I concluded my essay by talking about what I saw as the prophetic elements of Dostoevsky’s writing, something which is widely discussed and which I’d come across in the context of the quotation that gave us the essay title. Woodhouse claimed that much of what Dostoevsky was writing was unintelligble to his contemporaries and that each generation of readers understand him better than the one before, as the world becomes increasingly populated by alienated Raskolnikovs and underground men. I now disagree with what I wrote then; I think Dostoevsky’s genius is not in prophesy but in an ability to pick out universal human themes that retain their relevance across the ages.

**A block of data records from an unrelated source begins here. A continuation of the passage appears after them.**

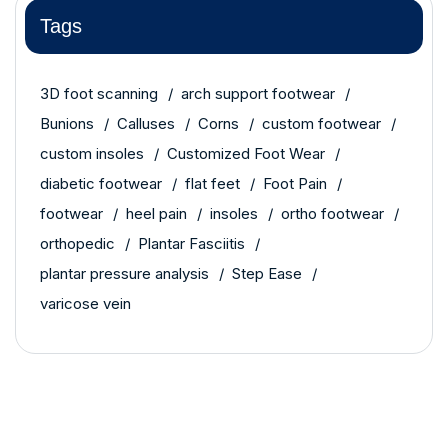
Tags
3D foot scanning
arch support footwear
Bunions
Calluses
Corns
custom footwear
custom insoles
Customized Foot Wear
diabetic footwear
flat feet
Foot Pain
footwear
heel pain
insoles
ortho footwear
orthopedic
Plantar Fasciitis
plantar pressure analysis
Step Ease
varicose vein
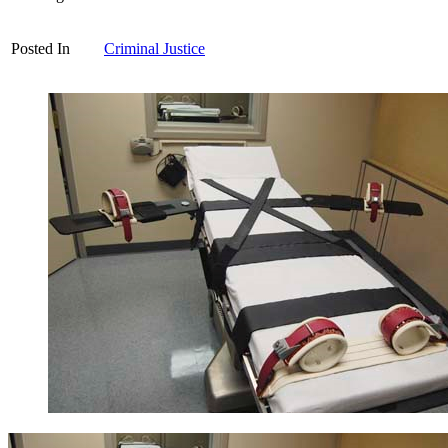
Posted In
Criminal Justice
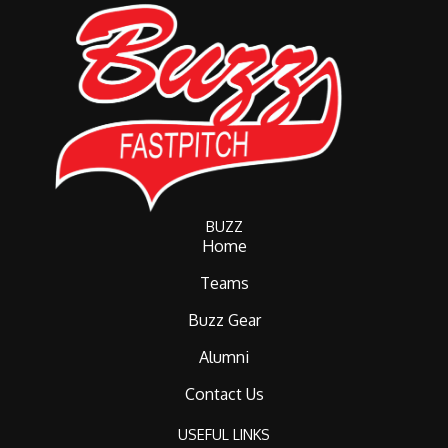
BUZZ
Home
Teams
Buzz Gear
Alumni
Contact Us
USEFUL LINKS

I’ve been delving a bit into orthodox theology, in an attempt to understand Dostoevksy’s attitude to Christ, and one thing that’s really interested me is the orthodox attitude to sin and grace. Thanks largely to St Augustine, the Western belief is that we are all born sinful; we have all inherited Adam’s sin, and we can only be saved by God’s grace which must be given by him. Some say that God’s grace is available to all, but we’ve also been saddled with the gloomy doctrine of predestination by which only those chosen to receive God’s grace can be saved and everyone else is damned, no matter how good they are. The orthodox church on the other hand believes that we are born good, and that we all have the ability within us to overcome sin and achieve perfect goodness. Adam’s sin is not inherited, it was merely an isolated incident, an example of what can go wrong.

Dostoevsky’s spirituality seems, above all, to consist of an intense devotion to Christ, and he sees Christ as the perfectly beautiful man, the example to which we should all strive. In a passage in his notebook, written just after the death of his first wife, Dostoevsky argues for the existence of a future paradise founded on perfect, Christ-like love. We can never achieve this on earth, he says, because it is in human nature always to strive for something better: if everything was perfect we wouldn’t be able to tolerate it. (He expands on this in the Crystal Palace section in Notes from the Underground). Therefore there must be an afterlife where this perfect victory of love can take place. He doesn’t need a Last Judgement or Hell; his novels show the misery and destruction that comes in this life to those who, through the pursuit of their own passions and the demands of their own egos, stray away from the search for Christ.

It’s gone 6 o’clock now and we’re still here. Good. Perhaps I’ll get this book finished after all.